- **WHAT TO DO**
Extract each line of the records below that contains the word "данные".

[SOURCE INFORMATION Boundary: Start]

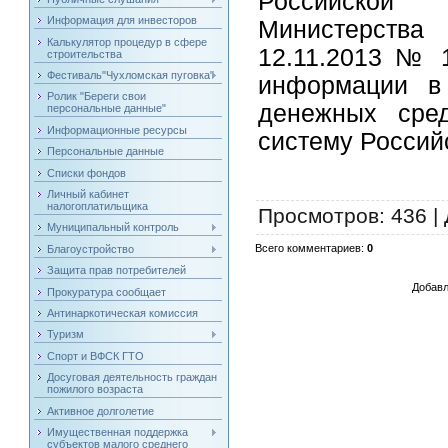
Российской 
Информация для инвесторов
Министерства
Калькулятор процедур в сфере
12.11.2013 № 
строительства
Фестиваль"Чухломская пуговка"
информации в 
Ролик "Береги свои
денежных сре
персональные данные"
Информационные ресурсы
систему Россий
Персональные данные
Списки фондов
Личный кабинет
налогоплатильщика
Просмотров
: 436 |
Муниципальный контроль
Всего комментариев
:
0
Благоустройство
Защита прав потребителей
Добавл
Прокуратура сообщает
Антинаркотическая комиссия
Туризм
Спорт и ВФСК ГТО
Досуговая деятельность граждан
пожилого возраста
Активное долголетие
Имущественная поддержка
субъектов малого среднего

[SOURCE INFORMATION Boundary: End]
[SOURCE INFORMATION Boundary: Start]

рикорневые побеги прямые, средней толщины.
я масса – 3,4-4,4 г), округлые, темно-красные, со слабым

[SOURCE INFORMATION Boundary: End]

- **ANSWER TO THE EXERCISE**
персональные данные"
Персональные данные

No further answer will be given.